The boat is entering its second week perched on the jetty. Last Saturday activity could be seen, with two other boats working around the stranded one. Rough seas have made salvage work all but impossible.

The Coast Guard initially said the owner of the boat is responsible for its salvage. However, the boat's owner told the Coast Guard he had no money to pay for retrieving the boat, according to Petty Officer First Class Natalie Virgin of the Victoria station, who was on the scene today.
"So the Coast Guard federalized the operation," she explained. "That means it will probably end up as an artificial reef somewhere."

Two tanker trucks from Mid-State Environmental Services stood by in Isla Blanca Park. "They are here just in case," Virgin said. "We also have two boats in the water ready to lay down containment booms, if that become necessary."

Raymond Olivera, of the Texas General Land Office, led a GLO Oil Spill Response Team to the site Tuesday.

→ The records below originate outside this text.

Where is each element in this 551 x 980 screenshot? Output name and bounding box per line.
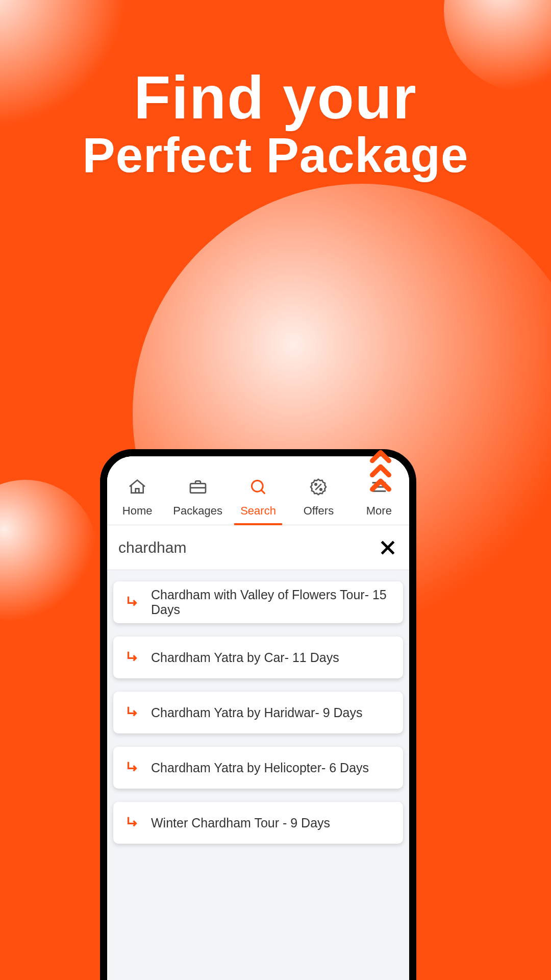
- home-icon: [127, 477, 147, 499]
- search-result-item[interactable]: Winter Chardham Tour - 9 Days: [113, 802, 403, 844]
- tab-home[interactable]: Home: [107, 477, 167, 525]
- briefcase-icon: [188, 477, 208, 499]
- result-text: Chardham with Valley of Flowers Tour- 15…: [151, 587, 392, 617]
- tab-search[interactable]: Search: [228, 477, 288, 525]
- tab-label: More: [366, 504, 392, 518]
- tab-label: Offers: [304, 504, 334, 518]
- tab-offers[interactable]: Offers: [288, 477, 348, 525]
- svg-point-1: [252, 481, 263, 492]
- result-text: Chardham Yatra by Helicopter- 6 Days: [151, 761, 369, 775]
- top-tab-bar: Home Packages Se: [107, 456, 409, 525]
- close-icon: [378, 537, 398, 558]
- result-arrow-icon: [124, 650, 140, 665]
- phone-mockup: Home Packages Se: [100, 449, 416, 980]
- result-text: Chardham Yatra by Car- 11 Days: [151, 650, 339, 665]
- result-arrow-icon: [124, 760, 140, 775]
- result-arrow-icon: [124, 595, 140, 610]
- tab-packages[interactable]: Packages: [167, 477, 228, 525]
- tab-label: Packages: [173, 504, 222, 518]
- search-results: Chardham with Valley of Flowers Tour- 15…: [107, 570, 409, 844]
- headline-line2: Perfect Package: [0, 130, 551, 181]
- headline-line1: Find your: [0, 66, 551, 130]
- search-result-item[interactable]: Chardham Yatra by Helicopter- 6 Days: [113, 747, 403, 789]
- search-result-item[interactable]: Chardham Yatra by Haridwar- 9 Days: [113, 692, 403, 733]
- result-text: Winter Chardham Tour - 9 Days: [151, 816, 330, 830]
- result-arrow-icon: [124, 705, 140, 720]
- chevrons-up-icon: [366, 444, 395, 501]
- svg-point-2: [315, 483, 317, 485]
- headline: Find your Perfect Package: [0, 66, 551, 181]
- svg-point-3: [320, 488, 322, 490]
- result-text: Chardham Yatra by Haridwar- 9 Days: [151, 705, 363, 720]
- search-input[interactable]: [118, 539, 378, 556]
- result-arrow-icon: [124, 815, 140, 830]
- search-row: [107, 525, 409, 570]
- offers-icon: [308, 477, 329, 499]
- scroll-up-button[interactable]: [366, 444, 395, 503]
- tab-label: Home: [122, 504, 153, 518]
- search-icon: [248, 477, 268, 499]
- search-result-item[interactable]: Chardham with Valley of Flowers Tour- 15…: [113, 581, 403, 623]
- search-result-item[interactable]: Chardham Yatra by Car- 11 Days: [113, 636, 403, 678]
- clear-search-button[interactable]: [378, 537, 398, 558]
- tab-label: Search: [240, 504, 276, 518]
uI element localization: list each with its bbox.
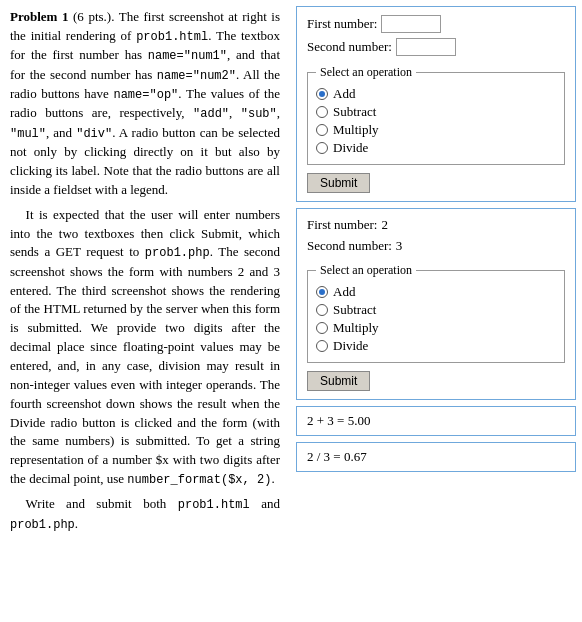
second-number-input-1[interactable] bbox=[396, 38, 456, 56]
radio-row-divide-1[interactable]: Divide bbox=[316, 140, 556, 156]
radio-add-2[interactable] bbox=[316, 286, 328, 298]
radio-multiply-1[interactable] bbox=[316, 124, 328, 136]
radio-row-subtract-1[interactable]: Subtract bbox=[316, 104, 556, 120]
radio-divide-2[interactable] bbox=[316, 340, 328, 352]
left-column: Problem 1 (6 pts.). The first screenshot… bbox=[0, 0, 290, 622]
result-box-1: 2 + 3 = 5.00 bbox=[296, 406, 576, 436]
radio-label-divide-1: Divide bbox=[333, 140, 368, 156]
first-number-value-2: 2 bbox=[381, 217, 388, 233]
second-number-row-2: Second number: 3 bbox=[307, 238, 565, 254]
radio-subtract-2[interactable] bbox=[316, 304, 328, 316]
radio-label-subtract-1: Subtract bbox=[333, 104, 376, 120]
radio-divide-1[interactable] bbox=[316, 142, 328, 154]
radio-label-subtract-2: Subtract bbox=[333, 302, 376, 318]
second-number-label-1: Second number: bbox=[307, 39, 392, 55]
second-number-value-2: 3 bbox=[396, 238, 403, 254]
radio-label-divide-2: Divide bbox=[333, 338, 368, 354]
problem-title: Problem 1 bbox=[10, 9, 68, 24]
radio-row-add-2[interactable]: Add bbox=[316, 284, 556, 300]
screenshot-1: First number: Second number: Select an o… bbox=[296, 6, 576, 202]
result-text-2: 2 / 3 = 0.67 bbox=[307, 449, 367, 464]
first-number-input-1[interactable] bbox=[381, 15, 441, 33]
radio-row-subtract-2[interactable]: Subtract bbox=[316, 302, 556, 318]
operation-fieldset-1: Select an operation Add Subtract Multipl… bbox=[307, 65, 565, 165]
radio-subtract-1[interactable] bbox=[316, 106, 328, 118]
first-number-row-1: First number: bbox=[307, 15, 565, 33]
radio-label-add-1: Add bbox=[333, 86, 355, 102]
first-number-row-2: First number: 2 bbox=[307, 217, 565, 233]
second-number-row-1: Second number: bbox=[307, 38, 565, 56]
radio-label-multiply-1: Multiply bbox=[333, 122, 379, 138]
radio-label-add-2: Add bbox=[333, 284, 355, 300]
radio-row-multiply-2[interactable]: Multiply bbox=[316, 320, 556, 336]
submit-row-2: Submit bbox=[307, 363, 565, 391]
submit-row-1: Submit bbox=[307, 165, 565, 193]
submit-button-2[interactable]: Submit bbox=[307, 371, 370, 391]
radio-row-multiply-1[interactable]: Multiply bbox=[316, 122, 556, 138]
screenshot-2: First number: 2 Second number: 3 Select … bbox=[296, 208, 576, 400]
radio-multiply-2[interactable] bbox=[316, 322, 328, 334]
operation-legend-1: Select an operation bbox=[316, 65, 416, 80]
first-number-label-2: First number: bbox=[307, 217, 377, 233]
result-text-1: 2 + 3 = 5.00 bbox=[307, 413, 370, 428]
right-column: First number: Second number: Select an o… bbox=[290, 0, 582, 622]
radio-label-multiply-2: Multiply bbox=[333, 320, 379, 336]
radio-add-1[interactable] bbox=[316, 88, 328, 100]
second-number-label-2: Second number: bbox=[307, 238, 392, 254]
radio-row-divide-2[interactable]: Divide bbox=[316, 338, 556, 354]
first-number-label-1: First number: bbox=[307, 16, 377, 32]
paragraph3-text: Write and submit both prob1.html and pro… bbox=[10, 496, 280, 530]
submit-button-1[interactable]: Submit bbox=[307, 173, 370, 193]
operation-legend-2: Select an operation bbox=[316, 263, 416, 278]
result-box-2: 2 / 3 = 0.67 bbox=[296, 442, 576, 472]
problem-pts: (6 pts.). bbox=[73, 9, 114, 24]
paragraph2-text: It is expected that the user will enter … bbox=[10, 207, 280, 486]
operation-fieldset-2: Select an operation Add Subtract Multipl… bbox=[307, 263, 565, 363]
radio-row-add-1[interactable]: Add bbox=[316, 86, 556, 102]
paragraph1-text: The first screenshot at right is the ini… bbox=[10, 9, 280, 197]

"I have a man in a meeting now with people trying to decide how to proceed," he said Tuesday afternoon. "The fuel has been offloaded, and there is no longer any danger of a spill."

He said the boat appeared to be heavily damaged, with several holes in the hull. "It's just sitting on the rocks," he said. "That seems to be what's keeping it above the waterline where it is."

The federal government awarded the salvage contract to T&T Salvage out of Houston, Olivera said. T&T then subcontracted the job to Marine Services of Port Isabel, owned by Billy Kenon.

A spokesman for Marine Services who asked not to be identified said a meeting was underway about 4:30 to determine the best course of action. He said the fuel had now been removed from the boat's tanks.

There appears to be doubt in some quarters that the boat will float if it is just pulled free of the jetty. The Marine Services spokesman said his company will do whatever the various agencies decide in this afternoon's meeting.


----------



## JWHPOPEYE (Mar 21, 2005)

What i think is funny is that we haven't had any stormy weather or fog in a while that i can think of. Also why were his nets still hanging off the boat?


----------